C’est d’ailleurs dans ce contexte que mon pays, le Cameroun, a
bénéficié d’un appui financier substantiel du FMI au titre de la
facilité contre les chocs exogènes.

Je m’en réjouis et je tiens ici à remercier les dirigeants du Fonds
Monétaire International. Ce soutien venu à propos, va conforter les
mesures anticycliques que nous avons prises, tant au niveau
national que sous-régional, ayant pleinement conscience que l’aide
extérieure n’est qu’un appoint et ne saurait se substituer à nos
efforts propres.

C’est ainsi qu’au Cameroun, nous avons, entre autres, procédé au
renforcement des secteurs productifs et entrepris des actions visant
à réduire les prix des denrées de première nécessité et à améliorer
l’environnement des affaires.

Au niveau de la sous-région, les pays de la Communauté
Economique et Monétaire de l’Afrique centrale ont convenu de la
mise en place de mesures d’incitation fiscale et de la création d’un
Fonds de soutien aux Secteurs les plus touchés par la crise.

C’est dire qu’en accueillant favorablement l’aide de la
Communauté Internationale, nous savons que celle-ci ne peut
porter ses fruits que si elle s’appuie sur des méthodes de gestion
rigoureuse et des pratiques de bonne gouvernance fondées sur la
primauté de l’intérêt public.

Au demeurant, c’est dans cet esprit que je préconisais il y a
quelques années du haut de cette tribune, la création au sein des
Nations Unies d’un Comité Mondial pour l’Ethique, car c’est bien
une conjonction de dérives morales, de graves entorses à l’éthique
qui se trouve à la base de la crise financière actuelle que connaît le
monde.

Nous voulons espérer que dans les meilleurs délais possibles, à la
faveur d’une prise de conscience et d’une mobilisation collectives,
nous en viendrons à bout.

Mais parallèlement à la crise financière et économique, nous
demeurons préoccupés par d’autres enjeux non moins importants :
 la crise alimentaire continue de sévir dans beaucoup de pays
en développement ;
 la lutte pour la réduction de la pauvreté est loin d’être
gagnée ;
 la paix et la sécurité internationales sont toujours menacées à
travers le monde et particulièrement en Afrique ;
 les changements climatiques se font chaque jour plus
inquiétants, avec des conséquences visibles dans tous les
pays.

S’agissant notamment des changements climatiques, l’Afrique, à
l’instar des autres continents, en expérimente durement les effets,
quand bien même sa participation à l’émission des gaz à effet de
serre demeure faible.

Le réchauffement climatique qui en est le fait le plus marquant a
des conséquences dans nombre de secteurs socio-économiques,
dont l’énergie, la santé, l’agriculture, l’élevage et les écosystèmes,
sans parler de la désertification galopante.
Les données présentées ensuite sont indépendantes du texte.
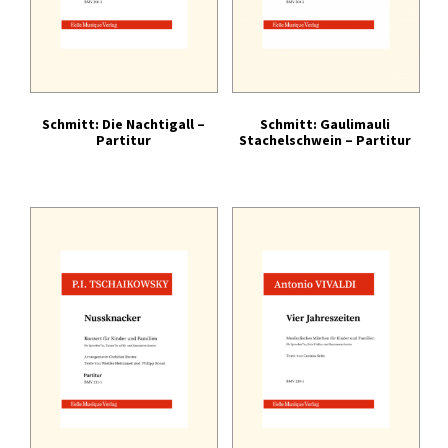
Schmitt: Die Nachtigall –
Schmitt: Gaulimauli
Partitur
Stachelschwein – Partitur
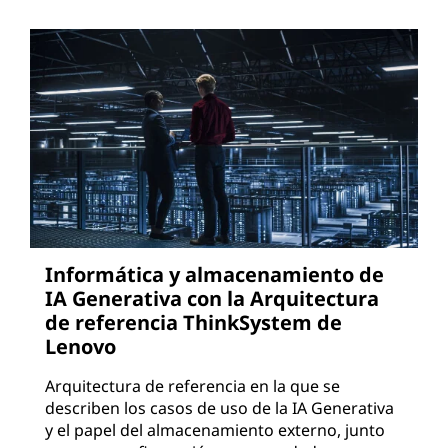
Informática y almacenamiento de
IA Generativa con la Arquitectura
de referencia ThinkSystem de
Lenovo
Arquitectura de referencia en la que se
describen los casos de uso de la IA Generativa
y el papel del almacenamiento externo, junto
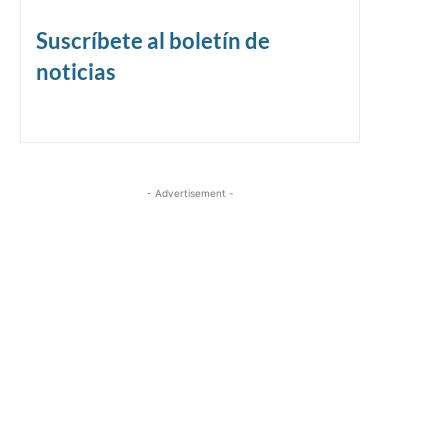
Suscríbete al boletín de
noticias
- Advertisement -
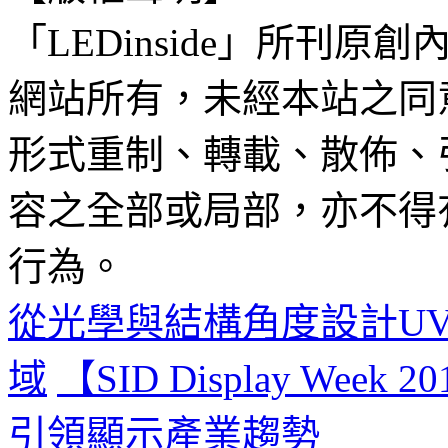
「LEDinside」所刊原創
網站所有，未經本站之同
形式重制、轉載、散佈、
容之全部或局部，亦不得
行為。
從光學與結構角度設計UV
域
【SID Display Week
引領顯示產業趨勢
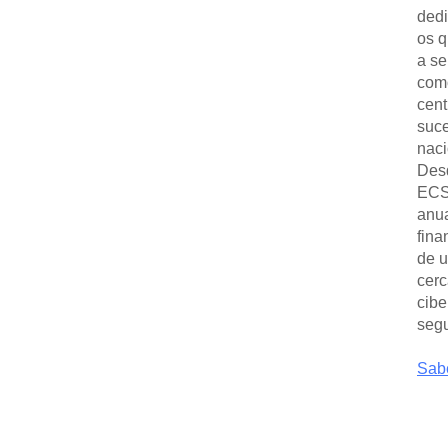
dedi
os q
a se
como
cent
suce
naci
Desd
ECSM
anua
fina
de u
cerc
cibe
segu
Sabe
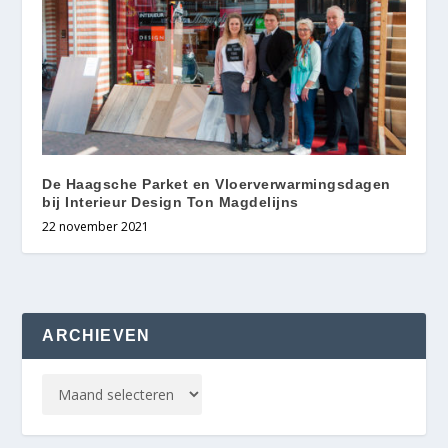
De Haagsche Parket en Vloerverwarmingsdagen
bij Interieur Design Ton Magdelijns
22 november 2021
ARCHIEVEN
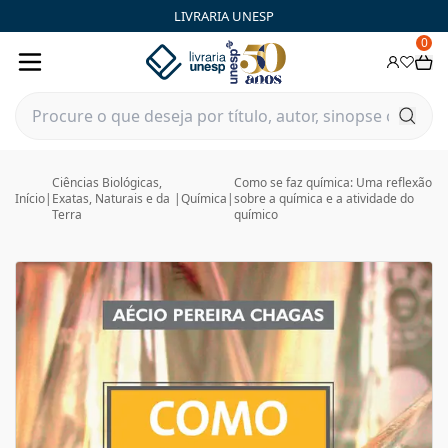
LIVRARIA UNESP
0
Ciências Biológicas,
Como se faz química: Uma reflexão
Início
|
Exatas, Naturais e da
|
Química
|
sobre a química e a atividade do
Terra
químico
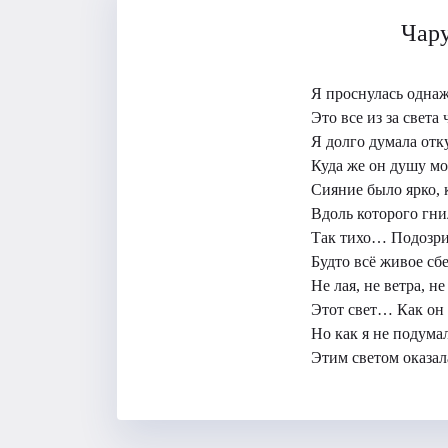
Чар
Я проснулась однаж
Это все из за света
Я долго думала отку
Куда же он душу мо
Сияние было ярко, 
Вдоль которого гни
Так тихо… Подозрит
Будто всë живое сб
Не лая, не ветра, н
Этот свет… Как он 
Но как я не подумал
Этим светом оказа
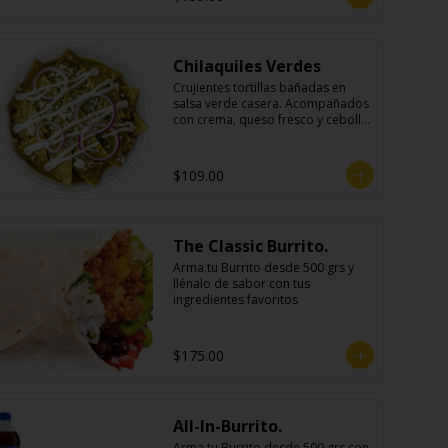
Chilaquiles Verdes
Crujientes tortillas bañadas en 
salsa verde casera. Acompañados 
con crema, queso fresco y cebolla 
morada.
$109.00
The Classic Burrito.
Arma tu Burrito desde 500 grs y 
llénalo de sabor con tus 
ingredientes favoritos
$175.00
All-In-Burrito.
Arma tu Burrito desde 500 grs con 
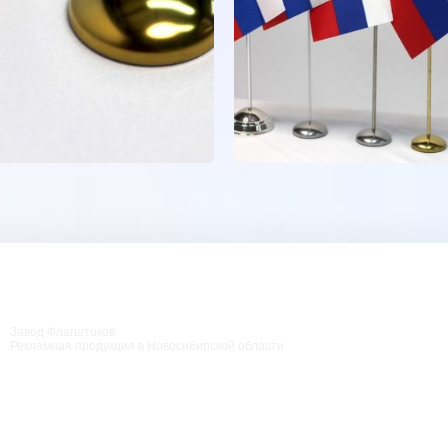
Завод Флагштоков
Рекламная продукция в Новосибирской области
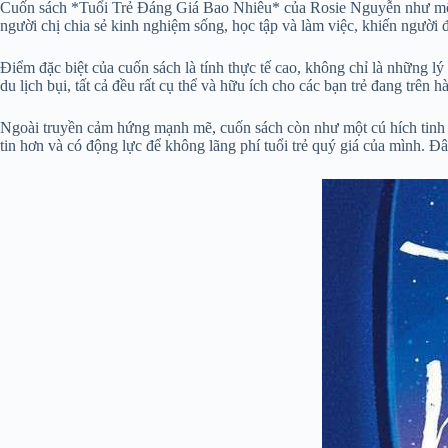
Cuốn sách *Tuổi Trẻ Đáng Giá Bao Nhiêu* của Rosie Nguyễn như một ngư
người chị chia sẻ kinh nghiệm sống, học tập và làm việc, khiến người 
Điểm đặc biệt của cuốn sách là tính thực tế cao, không chỉ là những 
du lịch bụi, tất cả đều rất cụ thể và hữu ích cho các bạn trẻ đang trê
Ngoài truyền cảm hứng mạnh mẽ, cuốn sách còn như một cú hích tinh thầ
tin hơn và có động lực để không lãng phí tuổi trẻ quý giá của mình. 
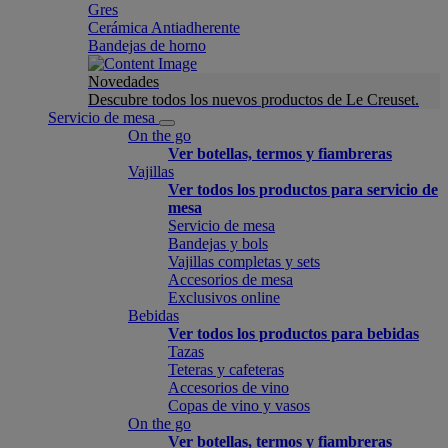
Gres
Cerámica Antiadherente
Bandejas de horno
Novedades
Descubre todos los nuevos productos de Le Creuset.
Servicio de mesa
On the go
Ver botellas, termos y fiambreras
Vajillas
Ver todos los productos para servicio de
mesa
Servicio de mesa
Bandejas y bols
Vajillas completas y sets
Accesorios de mesa
Exclusivos online
Bebidas
Ver todos los productos para bebidas
Tazas
Teteras y cafeteras
Accesorios de vino
Copas de vino y vasos
On the go
Ver botellas, termos y fiambreras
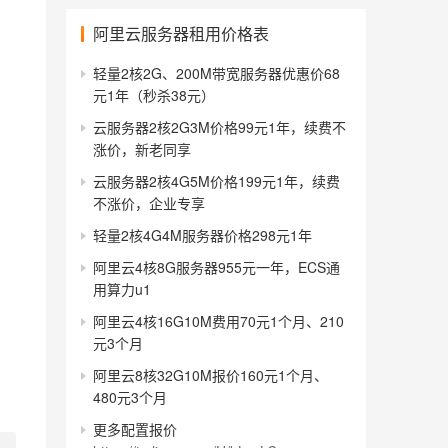
阿里云服务器租用价格表
轻量2核2G、200M带宽服务器优惠价68
元1年（秒杀38元）
云服务器2核2G3M价格99元1年，续费不
涨价，新老同享
云服务器2核4G5M价格199元1年，续费
不涨价，企业专享
轻量2核4G4M服务器价格298元1年
阿里云4核8G服务器955元一年，ECS通
用算力u1
阿里云4核16G10M费用70元1个月、210
元3个月
阿里云8核32G10M报价160元1个月、
480元3个月
更多配置报价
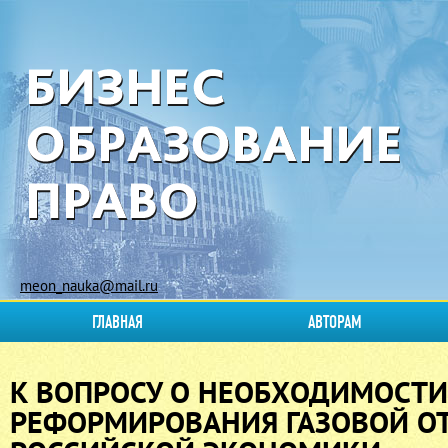
meon_nauka@mail.ru
ГЛАВНАЯ
АВТОРАМ
К ВОПРОСУ О НЕОБХОДИМОСТИ
РЕФОРМИРОВАНИЯ ГАЗОВОЙ О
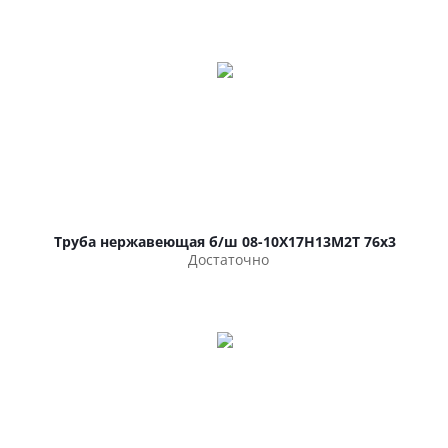
Труба нержавеющая б/ш 08-10Х17Н13М2Т 76х3
Достаточно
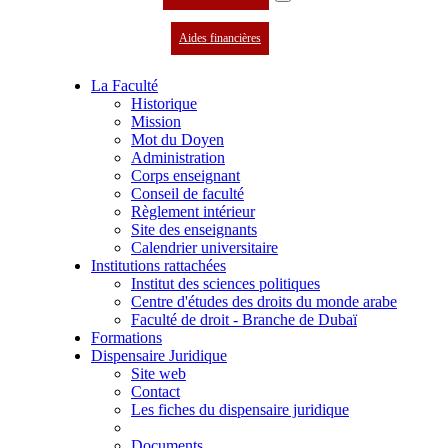
Aides financières
La Faculté
Historique
Mission
Mot du Doyen
Administration
Corps enseignant
Conseil de faculté
Règlement intérieur
Site des enseignants
Calendrier universitaire
Institutions rattachées
Institut des sciences politiques
Centre d'études des droits du monde arabe
Faculté de droit - Branche de Dubaï
Formations
Dispensaire Juridique
Site web
Contact
Les fiches du dispensaire juridique
Documents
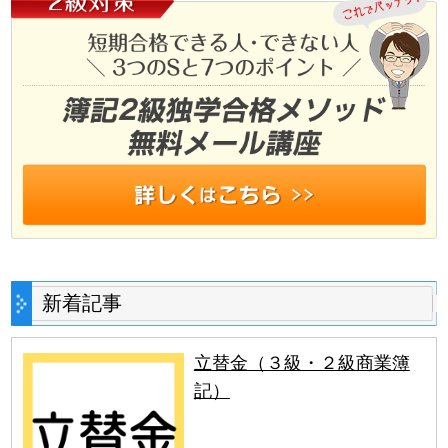
新着記事
立替金（３級・２級商業簿
記）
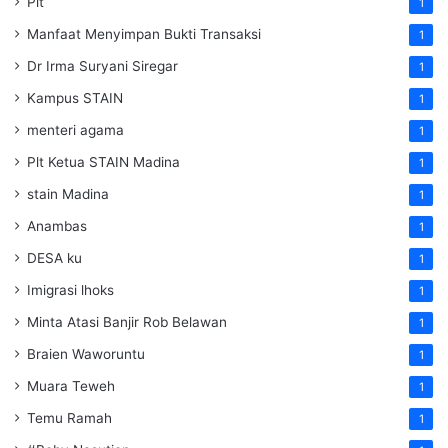
Plt
1
Manfaat Menyimpan Bukti Transaksi
1
Dr Irma Suryani Siregar
1
Kampus STAIN
1
menteri agama
1
Plt Ketua STAIN Madina
1
stain Madina
1
Anambas
1
DESA ku
1
Imigrasi lhoks
1
Minta Atasi Banjir Rob Belawan
1
Braien Waworuntu
1
Muara Teweh
1
Temu Ramah
1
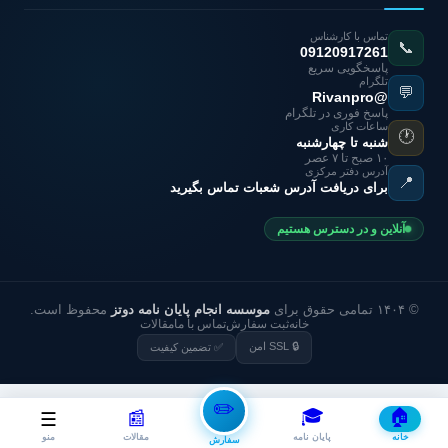
تماس با کارشناس
📞
09120917261
پاسخگویی سریع
تلگرام
💬
@Rivanpro
پاسخ فوری در تلگرام
ساعات کاری
🕐
شنبه تا چهارشنبه
۱۰ صبح تا ۷ عصر
آدرس دفتر مرکزی
📍
برای دریافت آدرس شعبات تماس بگیرید
آنلاین و در دسترس هستیم
© ۱۴۰۴ تمامی حقوق برای
موسسه انجام پایان نامه دوتز
محفوظ است.
خانه
ثبت سفارش
تماس با ما
مقالات
🔒 SSL امن
✅ تضمین کیفیت
✏️
🎓
🏠
📰
☰
خانه
پایان نامه
مقالات
منو
سفارش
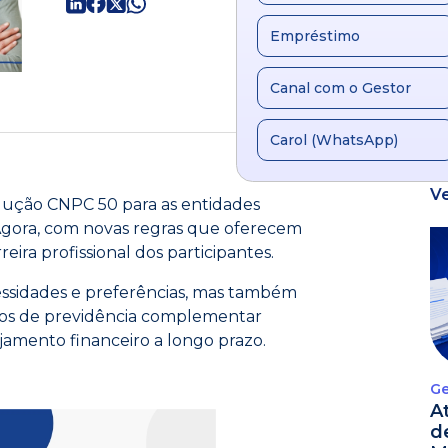
Empréstimo
Canal com o Gestor
Carol (WhatsApp)
V
lução CNPC 50 para as entidades
Agora, com novas regras que oferecem
reira profissional dos participantes.
essidades e preferências, mas também
anos de previdência complementar
mento financeiro a longo prazo.
Ge
A
d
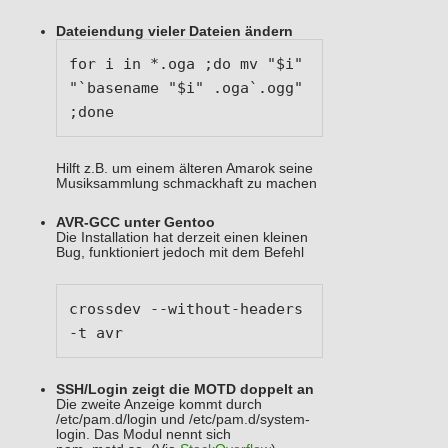
Dateiendung vieler Dateien ändern
for i in *.oga ;do mv "$i" 
"`basename "$i" .oga`.ogg" 
;done
Hilft z.B. um einem älteren Amarok seine
Musiksammlung schmackhaft zu machen
AVR-GCC unter Gentoo
Die Installation hat derzeit einen kleinen
Bug, funktioniert jedoch mit dem Befehl
crossdev --without-headers 
-t avr
SSH/Login zeigt die MOTD doppelt an
Die zweite Anzeige kommt durch
/etc/pam.d/login und /etc/pam.d/system-
login. Das Modul nennt sich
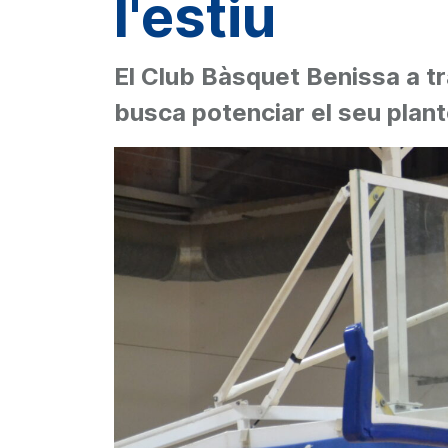
l'estiu
El Club Bàsquet Benissa a t
busca potenciar el seu plant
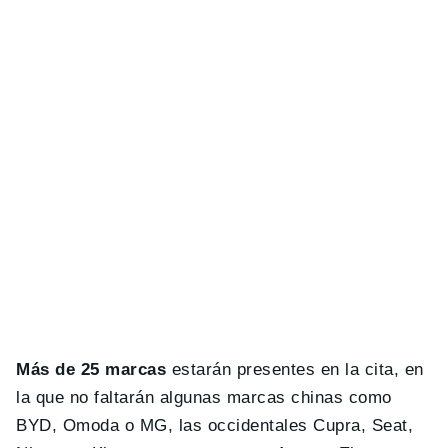
Más de 25 marcas
estarán presentes en la cita, en
la que no faltarán algunas marcas chinas como
BYD, Omoda o MG, las occidentales Cupra, Seat,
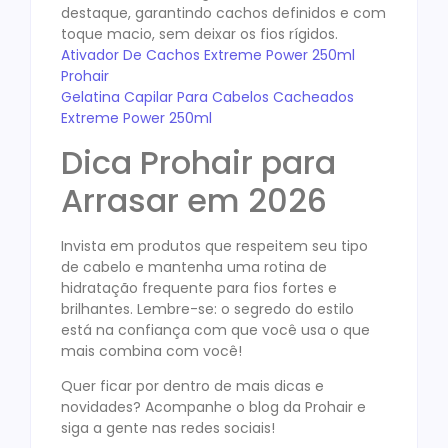
destaque, garantindo cachos definidos e com
toque macio, sem deixar os fios rígidos.
Ativador De Cachos Extreme Power 250ml
Prohair
Gelatina Capilar Para Cabelos Cacheados
Extreme Power 250ml
Dica Prohair para
Arrasar em 2026
Invista em produtos que respeitem seu tipo
de cabelo e mantenha uma rotina de
hidratação frequente para fios fortes e
brilhantes. Lembre-se: o segredo do estilo
está na confiança com que você usa o que
mais combina com você!
Quer ficar por dentro de mais dicas e
novidades? Acompanhe o blog da Prohair e
siga a gente nas redes sociais!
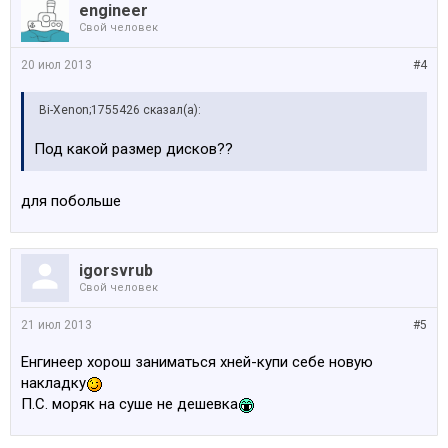
engineer
Свой человек
20 июл 2013
#4
Bi-Xenon;1755426 сказал(а):
Под какой размер дисков??
для побольше
igorsvrub
Свой человек
21 июл 2013
#5
Енгинеер хорош заниматься хней-купи себе новую
накладку
П.С. моряк на суше не дешевка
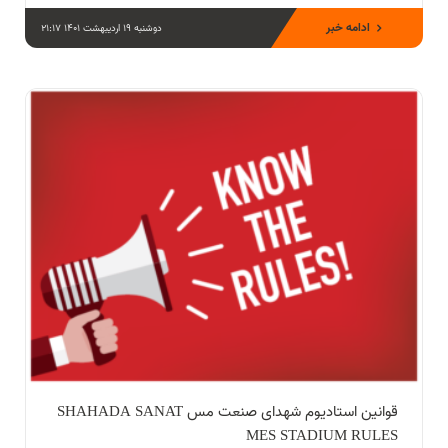
ادامه خبر
دوشنبه 19 اردیبهشت 1401 21:17
قوانین استادیوم شهدای صنعت مس SHAHADA SANAT
MES STADIUM RULES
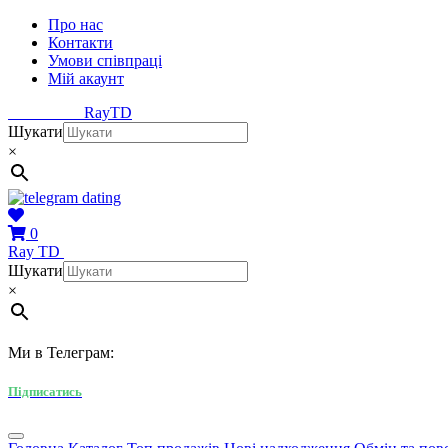
Про нас
Контакти
Умови співпраці
Мій акаунт
Ray
TD
Шукати
×
0
Ray
TD
Шукати
×
Ми в Телеграм:
Підписатись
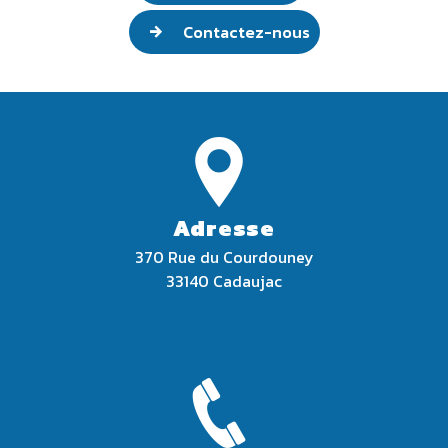
Contactez-nous
Adresse
370 Rue du Courdouney
33140 Cadaujac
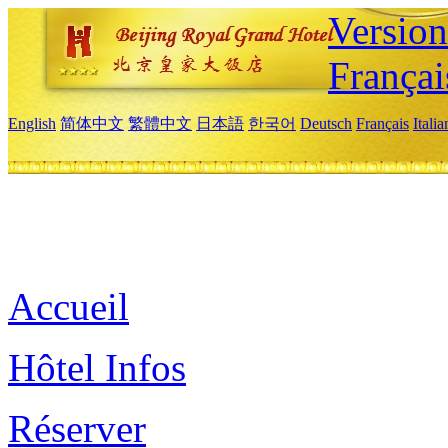
Versio
Françai
English
简体中文
繁體中文
日本語
한국어
Deutsch
Français
Itali
Accueil
Hôtel Infos
Réserver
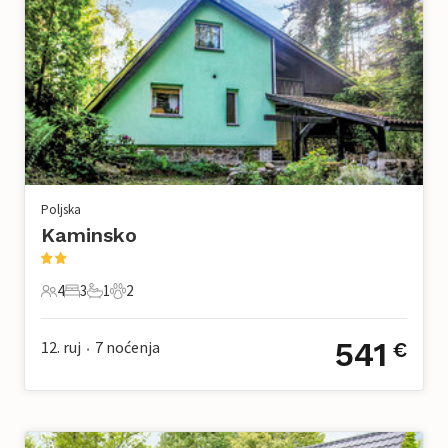
Poljska
Kaminsko
4
3
1
2
4 Gosti
3 Spavaće sobe
1 Kupaonica
2 Kućni ljubimac
541
12. ruj
7
noćenja
€
•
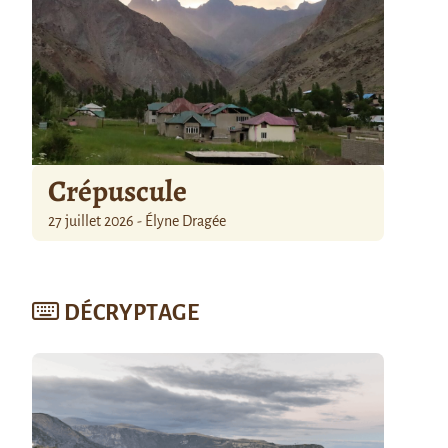
Crépuscule
27 juillet 2026 - Élyne Dragée
DÉCRYPTAGE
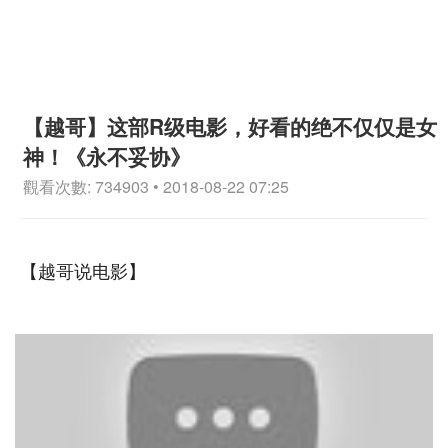
【越哥】这部R级电影，好看的绝不仅仅是女
神！《永不妥协》
觀看次數: 734903 • 2018-08-22 07:25
【越哥说电影】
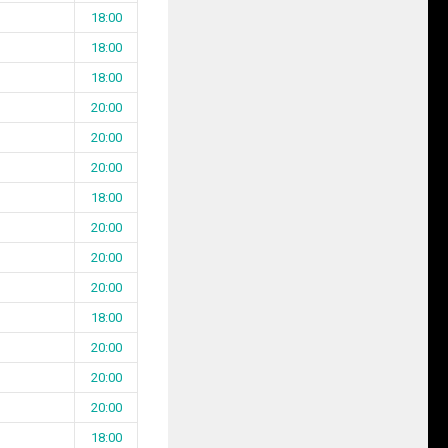
18:00
18:00
18:00
20:00
20:00
20:00
18:00
20:00
20:00
20:00
18:00
20:00
20:00
20:00
18:00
A cet égard, l’assèchement dramatique du lac Tchad qui a vu sa
superficie passer de 26000 km2 dans les années soixante à 1 500
km2 aujourd’hui, requiert à l’évidence une action collective
d’envergure des Etats d’Afrique Centrale qui doit nécessairement,
à notre avis, être fortement épaulée par la Communauté
Internationale.

Une chose est certaine : les pays africains prennent
individuellement et collectivement toute leur part dans les actions
requises, tant aux plans national et sous-régional qu’au plan
international, pour apporter des réponses concrètes aux défis du
changement climatique.

Cette implication est considérable. Elle s’est traduite au Cameroun
par de nombreuses actions dont la mise en place d’un plan national
de gestion de l’environnement, et au niveau sous-régional par
l’adoption d’un plan de convergence pour la gestion durable des
forêts du Bassin du Congo dont chacun sait qu’il est le second
massif forestier de la Planète.

La mise en oeuvre de toutes ces mesures a un coût important,
notamment pour l’acquisition des technologies adaptées, et
suppose de lourds sacrifices à faire accepter par nos peuples.

Aussi, sans nier que le sort et le devenir de la planète sont notre
affaire à tous, il me paraît légitime de demander que les efforts et
sacrifices de nos peuples d’Afrique soient dûment compensés par
la Communauté Internationale. A cet égard, nous voulons espérer
que la Conférence de Copenhague prévue en décembre prochain
apportera des réponses satisfaisantes aux cas spécifiques de
l’Afrique.

S’agissant de la paix et de la sécurité internationales, nous
déplorons encore la persistance de nombreux conflits ou foyers de
tension, en dépit des avancées notables vers un retour au calme.

Je pense entre autres à la situation en République Démocratique du
Congo, au Darfour et en Somalie.

Le Cameroun participe activement, y compris par l’envoi de
contingents camerounais, aux efforts déployés pour trouver des
solutions définitives à ces conflits qui n’ont que trop duré.

Dans ce contexte, il y a lieu de saluer le rôle des Nations Unies qui
ne cessent d’oeuvrer à la stabilisation de toutes ces situations. Mais
pour plus d’efficacité, l’ONU doit être dotée de moyens plus
appropriés, tant en ressources humaines qu’en moyens financiers et
matériels.

Par ailleurs, pour son efficacité et sa crédibilité, l’ONU doit
pouvoir refléter la volonté commune de tous ses membres, petits et
grands.

Elle doit affirmer plus nettement et renforcer davantage sa
vocation à être le creuset par excellence du multilatéralisme, c’està-
dire un espace d’échange, de solidarité, d’équité, et d’égalité où
s’expriment et sont prises en compte toutes les voix et toutes les
opinions, celles des pays développés comme celles des pays en
voie de développement.

Ces valeurs vont de pair avec le dialogue des civilisations proposé
à notre réflexion au cours de cette session.

Un tel dialogue ne saurait nier les différences mais entend plutôt
valoriser les diversités, en vue de favoriser la connaissance et la
compréhension mutuelles des peuples.

Vu sous cet angle, le dialogue des civilisations ou des cultures
prône la tolérance, le respect mutuel, en même temps qu’il rejette
les fanatismes sous toutes leurs formes qui menacent la paix et la
sécurité internationales.

Champ d’expérimentation du multilatéralisme et creuset du
dialogue des civilisations, c’est la double vocation que doit
assumer l’ONU, si elle entend incarner les aspirations les plus
nobles et les plus profondes de l’humanité et apporter des réponses
globales et pertinentes aux attentes de nos peuples.

Mais comment y parvenir si l’ONU ne procède aux adaptations
qu’appellent l’évolution et les mutations actuelles des rapports
internationaux ?

C’est tout le sens des préconisations que nous n’avons de cesse de
formuler pour une réforme du Conseil de Sécurité, une
revitalisation de l’Assemblée Générale des Nations Unies et le
renforcement des moyens d’action du Secrétaire Général de
l’Organisation.

Il nous faut donc hâter la refonte d’une Organisation qui, par son
universalité, symbolise notre communauté de destin et se veut
notre maison commune.

Car seule une ONU rénovée, plus démocratique, plus crédible et
plus efficace continuera de focaliser les espoirs et la confiance des
peuples.

Je vous remercie de votre attention.